__Task details__: The output is the lines below from the one with "Municipality" through the one with "d@gmail.com", both included, printed exactly and with no other line.

Page-level text extractions
━━━━━━━━━━━━━━━━━━━━━━━━━━━━━━

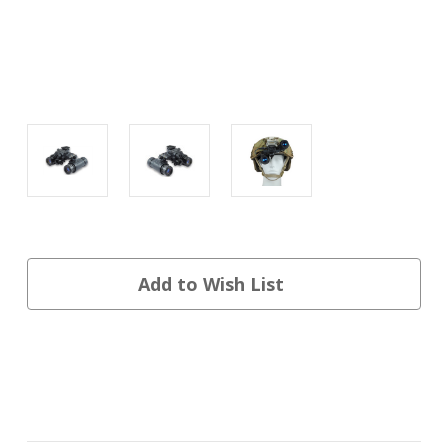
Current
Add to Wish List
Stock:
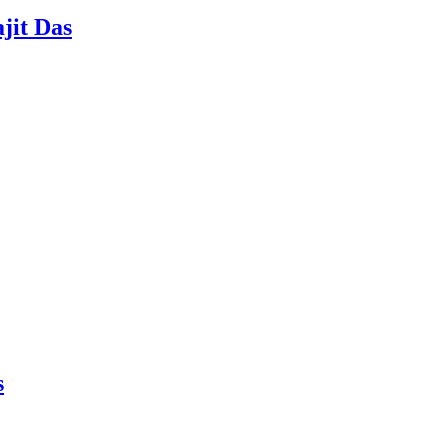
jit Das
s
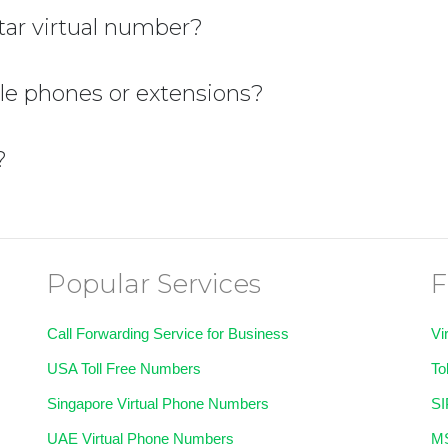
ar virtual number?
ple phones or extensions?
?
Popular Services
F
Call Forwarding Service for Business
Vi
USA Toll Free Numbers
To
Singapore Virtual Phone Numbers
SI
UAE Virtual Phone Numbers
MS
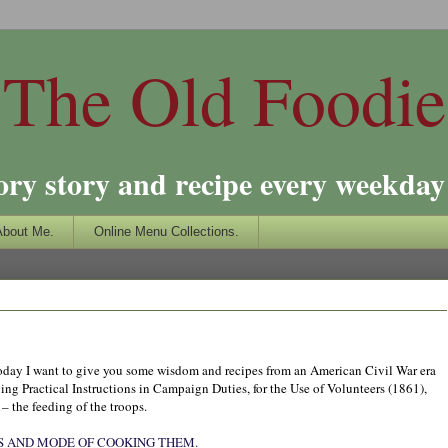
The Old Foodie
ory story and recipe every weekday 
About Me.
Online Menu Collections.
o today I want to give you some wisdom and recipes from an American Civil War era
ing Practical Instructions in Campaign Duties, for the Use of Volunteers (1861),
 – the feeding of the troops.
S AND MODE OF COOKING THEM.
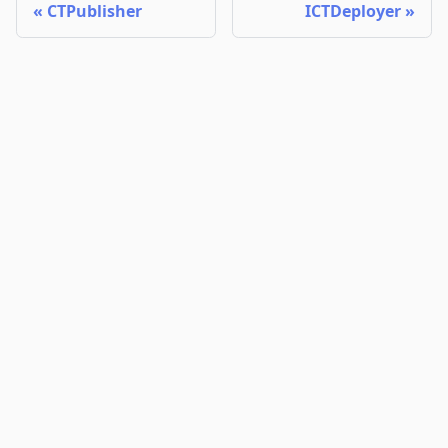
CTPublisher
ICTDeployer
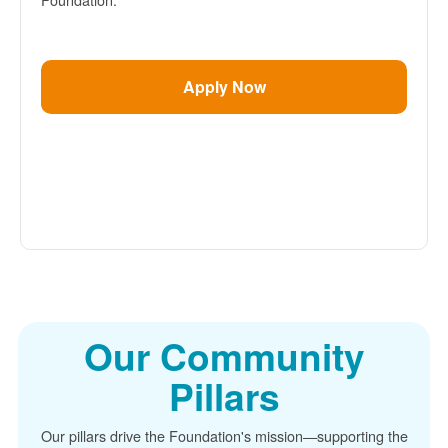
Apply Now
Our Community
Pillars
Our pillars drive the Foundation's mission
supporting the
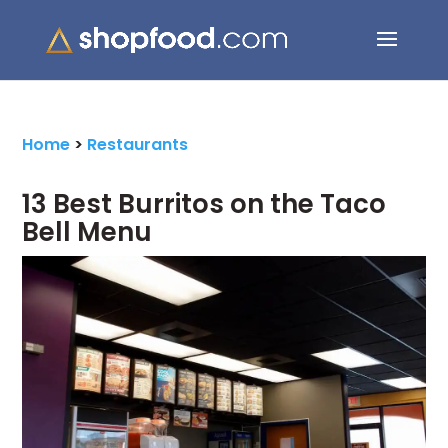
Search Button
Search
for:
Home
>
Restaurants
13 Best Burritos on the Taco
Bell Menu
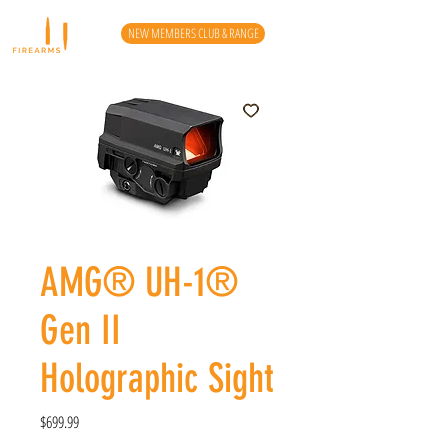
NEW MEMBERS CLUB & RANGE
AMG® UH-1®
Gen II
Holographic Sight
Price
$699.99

━━━━━━━━━━━━━━━━━━━━━━━━━━━━━━

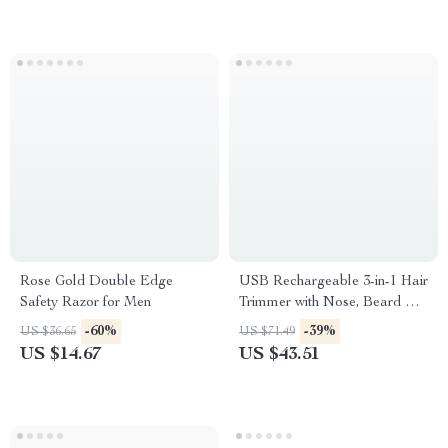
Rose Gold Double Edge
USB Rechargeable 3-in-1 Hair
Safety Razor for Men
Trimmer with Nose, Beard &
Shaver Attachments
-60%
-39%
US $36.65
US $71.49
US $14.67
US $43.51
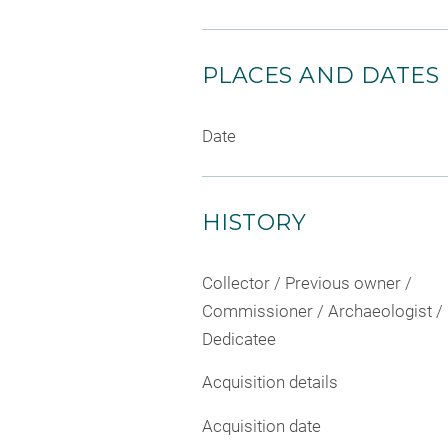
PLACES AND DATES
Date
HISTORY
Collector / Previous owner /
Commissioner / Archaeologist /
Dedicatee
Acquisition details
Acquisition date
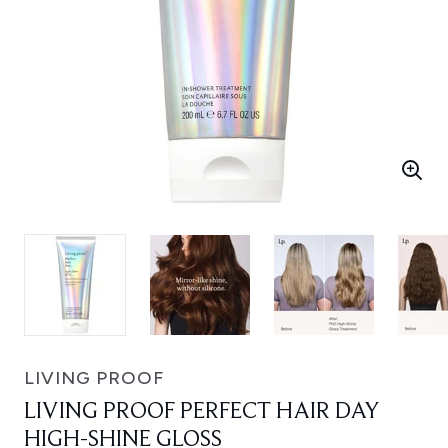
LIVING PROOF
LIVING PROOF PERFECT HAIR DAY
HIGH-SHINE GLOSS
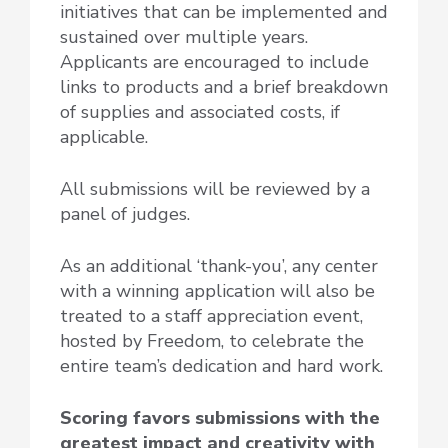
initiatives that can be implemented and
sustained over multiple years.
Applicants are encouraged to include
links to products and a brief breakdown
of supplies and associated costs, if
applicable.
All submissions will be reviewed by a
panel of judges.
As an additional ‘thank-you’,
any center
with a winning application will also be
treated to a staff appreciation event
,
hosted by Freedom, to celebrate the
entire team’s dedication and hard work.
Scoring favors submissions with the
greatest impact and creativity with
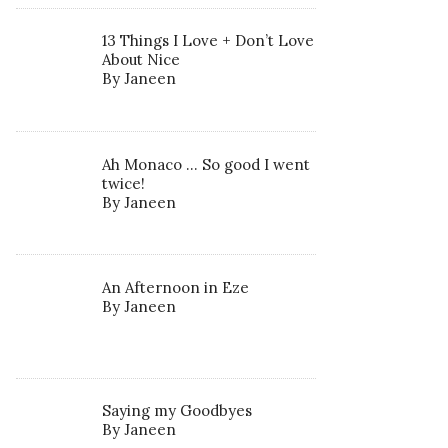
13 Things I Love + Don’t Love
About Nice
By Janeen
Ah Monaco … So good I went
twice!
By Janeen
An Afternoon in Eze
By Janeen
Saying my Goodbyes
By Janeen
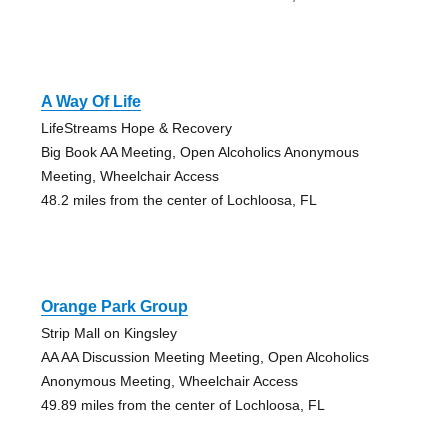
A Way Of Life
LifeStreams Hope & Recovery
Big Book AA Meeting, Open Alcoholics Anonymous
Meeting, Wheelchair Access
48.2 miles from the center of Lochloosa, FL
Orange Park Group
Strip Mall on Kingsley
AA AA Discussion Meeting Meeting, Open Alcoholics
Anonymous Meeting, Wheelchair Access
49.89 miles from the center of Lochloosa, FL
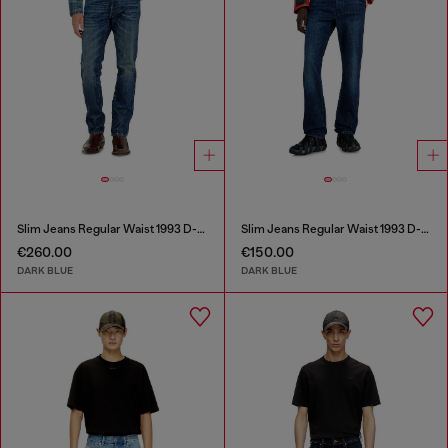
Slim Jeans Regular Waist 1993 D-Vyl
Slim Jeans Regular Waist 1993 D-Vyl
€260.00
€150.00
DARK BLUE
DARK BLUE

━━━━━━━━━━━━━━━━━━━━━━━━━━━━━━

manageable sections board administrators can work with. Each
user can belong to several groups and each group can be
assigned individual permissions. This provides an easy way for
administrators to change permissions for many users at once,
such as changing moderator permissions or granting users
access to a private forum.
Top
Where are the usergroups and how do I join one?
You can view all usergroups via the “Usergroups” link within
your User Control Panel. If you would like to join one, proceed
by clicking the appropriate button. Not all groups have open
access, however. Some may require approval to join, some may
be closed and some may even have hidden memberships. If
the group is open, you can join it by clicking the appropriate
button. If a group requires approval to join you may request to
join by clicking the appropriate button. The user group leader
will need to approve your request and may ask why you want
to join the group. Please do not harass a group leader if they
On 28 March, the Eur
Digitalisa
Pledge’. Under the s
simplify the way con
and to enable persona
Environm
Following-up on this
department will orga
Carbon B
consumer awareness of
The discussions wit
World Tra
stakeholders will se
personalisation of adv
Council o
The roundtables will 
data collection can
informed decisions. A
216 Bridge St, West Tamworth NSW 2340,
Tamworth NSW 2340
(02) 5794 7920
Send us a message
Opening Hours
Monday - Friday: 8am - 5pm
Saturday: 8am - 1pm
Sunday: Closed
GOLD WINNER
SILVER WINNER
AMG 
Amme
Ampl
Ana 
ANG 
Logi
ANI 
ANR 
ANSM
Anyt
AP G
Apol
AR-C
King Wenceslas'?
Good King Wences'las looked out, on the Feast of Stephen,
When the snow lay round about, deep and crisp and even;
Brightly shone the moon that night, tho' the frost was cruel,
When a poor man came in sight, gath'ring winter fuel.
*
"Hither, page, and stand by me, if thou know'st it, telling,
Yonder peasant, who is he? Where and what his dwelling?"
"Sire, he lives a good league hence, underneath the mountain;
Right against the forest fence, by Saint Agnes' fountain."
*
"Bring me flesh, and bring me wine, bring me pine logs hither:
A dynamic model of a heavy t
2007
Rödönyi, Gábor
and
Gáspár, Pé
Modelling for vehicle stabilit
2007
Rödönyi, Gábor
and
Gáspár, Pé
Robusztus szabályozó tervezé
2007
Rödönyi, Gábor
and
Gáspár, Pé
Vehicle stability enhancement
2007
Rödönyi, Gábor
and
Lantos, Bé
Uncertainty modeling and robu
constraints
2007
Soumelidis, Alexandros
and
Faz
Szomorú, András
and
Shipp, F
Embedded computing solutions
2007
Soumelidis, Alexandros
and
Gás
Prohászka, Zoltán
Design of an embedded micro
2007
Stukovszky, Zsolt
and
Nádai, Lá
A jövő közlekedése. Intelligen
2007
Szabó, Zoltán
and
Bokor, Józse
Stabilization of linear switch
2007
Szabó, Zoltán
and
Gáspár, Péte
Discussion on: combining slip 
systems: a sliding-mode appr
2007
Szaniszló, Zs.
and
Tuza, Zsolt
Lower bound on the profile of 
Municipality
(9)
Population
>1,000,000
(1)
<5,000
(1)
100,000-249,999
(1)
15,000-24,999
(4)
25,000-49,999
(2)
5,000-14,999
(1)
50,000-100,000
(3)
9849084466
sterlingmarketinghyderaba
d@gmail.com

━━━━━━━━━━━━━━━━━━━━━━━━━━━━━━

__Problem solution__:
Municipality
(9)
Population
>1,000,000
(1)
<5,000
(1)
100,000-249,999
(1)
15,000-24,999
(4)
25,000-49,999
(2)
5,000-14,999
(1)
50,000-100,000
(3)
9849084466
sterlingmarketinghyderaba
d@gmail.com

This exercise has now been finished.